“Abdullah Gül’e Yasak Konulmasını Erdoğan İstedi” İddiası

“AKP’nin getirdiği, 31 Mayıs 2007 tarihli kanun Cumhurbaşkanlığı’nın kurallarını belirliyordu. Buna göre Cumhurbaşkanlığı süresi 7 yıldan 5 yıla düşmüş, Cumhurbaşkanı 2 kez seçilebilir hale gelmişti. 31 Ekim 2007’de resmen yürürlüğe girdi.

Bu sırada Abdullah Gül, 11. cumhurbaşkanı seçilmişti. Haliyle, Gül için soru, 5 yıl mı 7 yıl mı, 1 kez mi 2 kez mi şeklindeydi. İşin ilginci, yanıtını Gül bile bilmiyordu.

Açık kapı bırakmamak için Erdoğan, 19 Ocak 2012’de yasaya bir madde ekletti. Gül’ün görev süresinin 7 yıl olduğunu ifade ettikten sonra özetle şunu söylüyordu: ‘Değişikliğin yürürlüğe girmesinden önce seçilmiş olan cumhurbaşkanları ikinci defa seçilemez.’

Kişiye özel bir kanundu. Açıkça ‘Abdullah Gül yeniden aday olamaz’ maddesiydi.

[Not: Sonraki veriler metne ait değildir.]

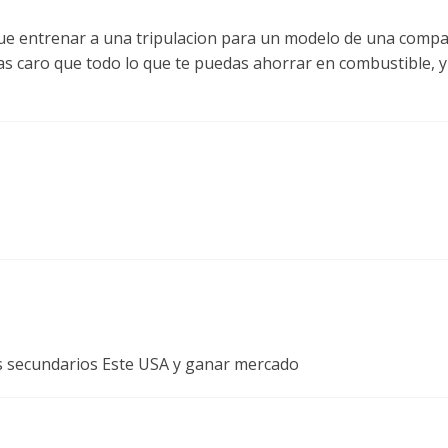
que entrenar a una tripulacion para un modelo de una compa
 mas caro que todo lo que te puedas ahorrar en combustible, 
s secundarios Este USA y ganar mercado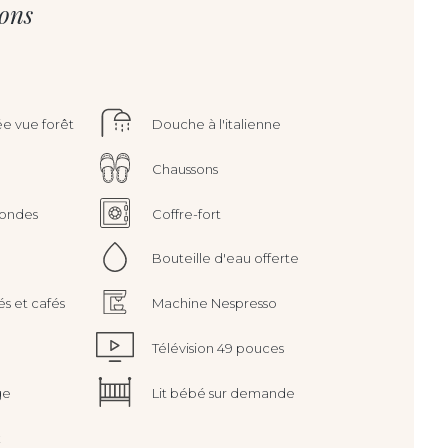
ions
e vue forêt
Douche à l'italienne
Chaussons
Mondes
Coffre-fort
Bouteille d'eau offerte
és et cafés
Machine Nespresso
Télévision 49 pouces
ge
Lit bébé sur demande
x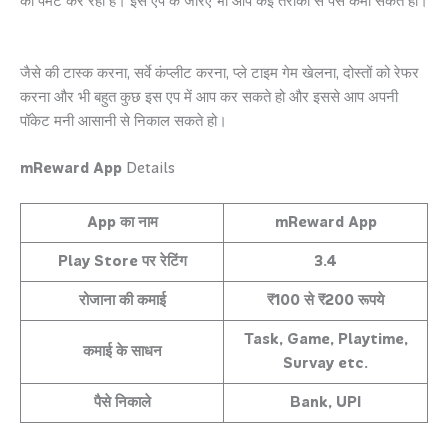
को पेमेंट कर रही हैं। इस एप के जरिए भी आप कई तरीकों से पैसे कमा सकते हो।
जैसे की टास्क करना, सर्वे कंप्लीट करना, प्ले टाइम गेम खेलना, दोस्तों को रेफर
करना और भी बहुत कुछ इस एप में आप कर सकते हो और इससे आप अपनी
पॉकेट मनी आसानी से निकाल सकते हो।
mReward App
Details
App का नाम
mReward App
Play Store पर रेटिंग
3.4
रोजाना की कमाई
₹100 से ₹200 रूपये
Task, Game, Playtime,
कमाई के साधन
Survay etc.
पैसे निकाले
Bank, UPI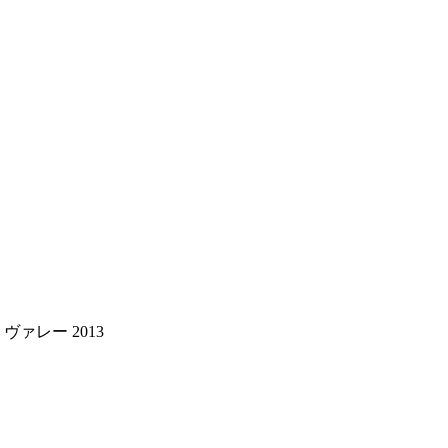
ァレー 2013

Bu kanunu da bir zamanlar AKP’nin başında olan Gül’ün arkadaşları hazırlamıştı.”

Seçimlere beş aydan az bir sürenin kaldığı Türkiye’de siyasetin başlıca gündem maddesi, Cumhurbaşkanı Recep Tayyip Erdoğan’ın üçüncü kez aday olup olamayacağı. Yasalar açık bir şekilde cumhurbaşkanının iki kez seçilebileceğini söylüyor; ancak muhalefet liderleri, konuyu hukukçuların uyarısına rağmen “Yirmi yıllık iktidar ardından yine mağduru oynamaya kalkmasın” diye özetlenebilecek bir tavırla açmak dahi istemiyor. İktidara yakın çevreler ise Erdoğan’ın bir kez daha aday olabilmesinin önünde hiçbir engelin olmadığını iddia ediyor.

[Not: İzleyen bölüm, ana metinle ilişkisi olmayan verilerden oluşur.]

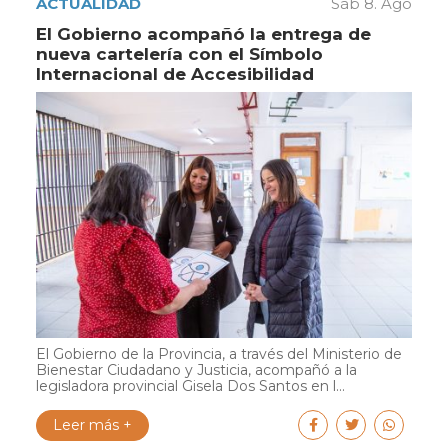
ACTUALIDAD
Sáb 8. Ago
El Gobierno acompañó la entrega de
nueva cartelería con el Símbolo
Internacional de Accesibilidad
El Gobierno de la Provincia, a través del Ministerio de
Bienestar Ciudadano y Justicia, acompañó a la
legisladora provincial Gisela Dos Santos en l...
Leer más +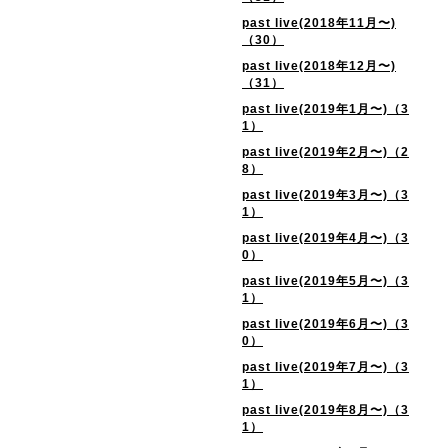
past live(2018年11月〜)
（30）
past live(2018年12月〜)
（31）
past live(2019年1月〜)（3
1）
past live(2019年2月〜)（2
8）
past live(2019年3月〜)（3
1）
past live(2019年4月〜)（3
0）
past live(2019年5月〜)（3
1）
past live(2019年6月〜)（3
0）
past live(2019年7月〜)（3
1）
past live(2019年8月〜)（3
1）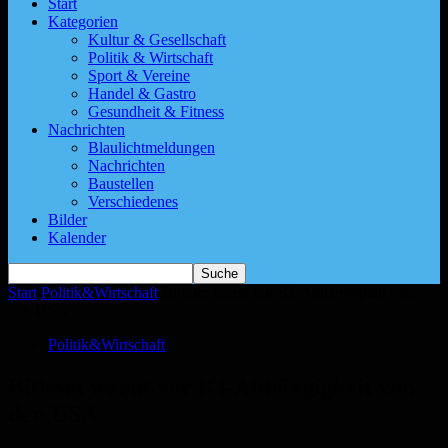
Start
Kategorien
Kultur & Gesellschaft
Politik & Wirtschaft
Sport & Vereine
Handel & Gastro
Gesundheit & Fitness
Nachrichten
Blaulichtmeldungen
Nachrichten
Baustellen
Verschiedenes
Bilder
Kalender
Start
Politik&Wirtschaft
Bitkom warnt vor KI-Abhängigkeit von
den USA
Politik&Wirtschaft
Bitkom warnt vor KI-Abhängigkeit von
den USA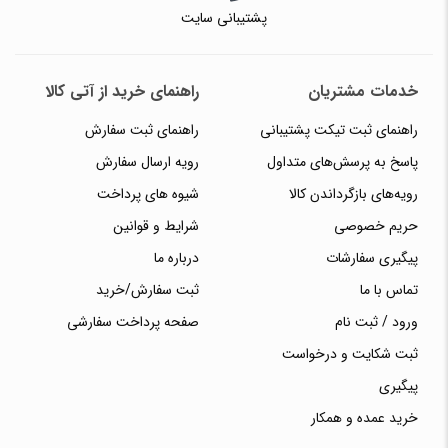
پشتیبانی سایت
خدمات مشتریان
راهنمای خرید از آتی کالا
راهنمای ثبت تیکت پشتیبانی
راهنمای ثبت سفارش
پاسخ به پرسش‌های متداول
رویه ارسال سفارش
رویه‌های بازگرداندن کالا
شیوه های پرداخت
حریم خصوصی
شرایط و قوانین
پیگیری سفارشات
درباره ما
تماس با ما
ثبت سفارش/خرید
ورود / ثبت نام
صفحه پرداخت سفارشی
ثبت شکایت و درخواست
پیگیری
خرید عمده و همکار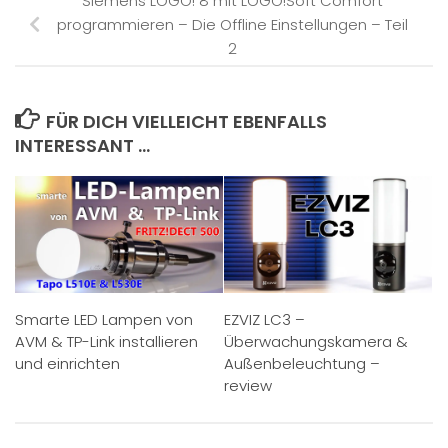
Siemens LOGO! 8 mit LOGO!Soft Comfort
programmieren – Die Offline Einstellungen – Teil
2
FÜR DICH VIELLEICHT EBENFALLS
INTERESSANT …
Smarte LED Lampen von
EZVIZ LC3 –
AVM & TP-Link installieren
Überwachungskamera &
und einrichten
Außenbeleuchtung –
review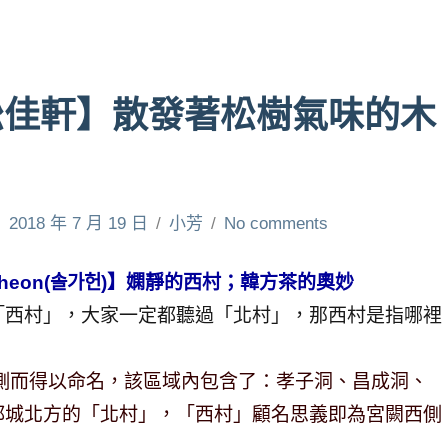
松佳軒】散發著松樹氣味的木
2018 年 7 月 19 日
小芳
No comments
gaheon(솔가헌)】嫻靜的西村；韓方茶的奧妙
「西村」，大家一定都聽過「北村」，那西村是指哪裡
側而得以命名，該區域內包含了：孝子洞、昌成洞、
都城北方的「北村」，「西村」顧名思義即為宮闕西側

Cumhuriyet yazarı Barış Terkoğlu, bu tartışmaları ‘Cumhurbaşkanı aday olamaz’ diyen AKP’liler’ başlıklı yazısıyla köşesine taşıdı. Önceki Cumhurbaşkanı Abdullah Gül’ün kanunlar tarihine geçecek şekilde “Bir daha aday olamaz” maddesiyle sınandığını öne süren Terkoğlu, Ahmet Sever’den alıntılar yaparak perde arkasında yaşananları şöyle paylaştı:

“AKP’nin getirdiği, 31 Mayıs 2007 tarihli kanun Cumhurbaşkanlığı’nın kurallarını belirliyordu. Buna göre Cumhurbaşkanlığı süresi 7 yıldan 5 yıla düşmüş, Cumhurbaşkanı 2 kez seçilebilir hale gelmişti. 31 Ekim 2007’de resmen yürürlüğe girdi. Bu sırada Abdullah Gül, 11. cumhurbaşkanı seçilmişti. Haliyle, Gül için soru, 5 yıl mı 7 yıl mı, 1 kez mi 2 kez mi şeklindeydi. İşin ilginci, yanıtını Gül bile bilmiyordu.

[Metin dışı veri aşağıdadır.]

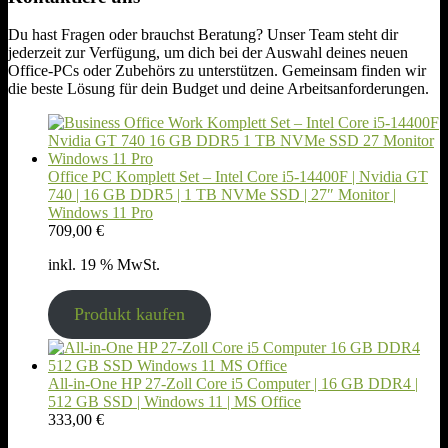
Du hast Fragen oder brauchst Beratung? Unser Team steht dir
jederzeit zur Verfügung, um dich bei der Auswahl deines neuen
Office-PCs oder Zubehörs zu unterstützen. Gemeinsam finden wir
die beste Lösung für dein Budget und deine Arbeitsanforderungen.
Office PC Komplett Set – Intel Core i5-14400F | Nvidia GT
740 | 16 GB DDR5 | 1 TB NVMe SSD | 27″ Monitor |
Windows 11 Pro
709,00
€
inkl. 19 % MwSt.
Produkt kaufen
All-in-One HP 27-Zoll Core i5 Computer | 16 GB DDR4 |
512 GB SSD | Windows 11 | MS Office
333,00
€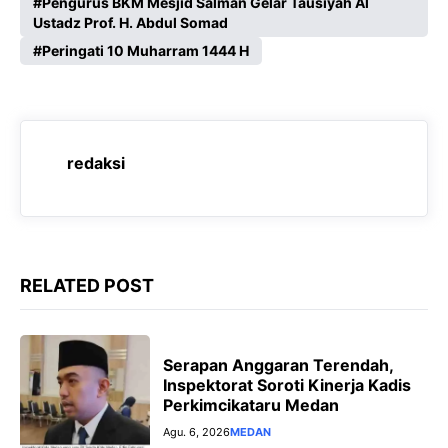
c
a
l
s
Pengurus BKM Mesjid Salman Gelar Tausiyah Al
Ustadz Prof. H. Abdul Somad
e
t
e
s
Peringati 10 Muharram 1444 H
b
s
g
e
o
A
r
n
o
p
a
g
k
p
m
e
redaksi
r
RELATED POST
Serapan Anggaran Terendah,
Inspektorat Soroti Kinerja Kadis
Perkimcikataru Medan
Agu. 6, 2026
MEDAN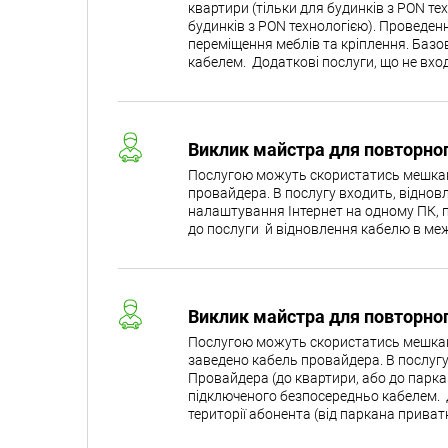
квартири (тільки для будинків з PON те
будинків з PON технологією). Проведен
переміщення меблів та кріплення. Базо
кабелем. Додаткові послуги, що не вхо
Виклик майстра для повторног
Послугою можуть скористатись мешканці
провайдера. В послугу входить, віднов
налаштування Інтернет на одному ПК, 
до послуги й відновлення кабелю в ме
Виклик майстра для повторног
Послугою можуть скористатись мешканці
заведено кабель провайдера. В послугу
Провайдера (до квартири, або до парка
підключеного безпосередньо кабелем. 
території абонента (від паркана приват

Açık kapı bırakmamak için Erdoğan, 19 Ocak 2012’de yasaya bir madde ekletti. Gül’ün görev süresinin 7 yıl olduğunu ifade ettikten sonra özetle şunu söylüyordu: ‘Değişikliğin yürürlüğe girmesinden önce seçilmiş olan cumhurbaşkanları ikinci defa seçilemez.’

Kişiye özel bir kanundu. Açıkça ‘Abdullah Gül yeniden aday olamaz’ maddesiydi. Bu kanunu da bir zamanlar AKP’nin başında olan Gül’ün arkadaşları hazırlamıştı.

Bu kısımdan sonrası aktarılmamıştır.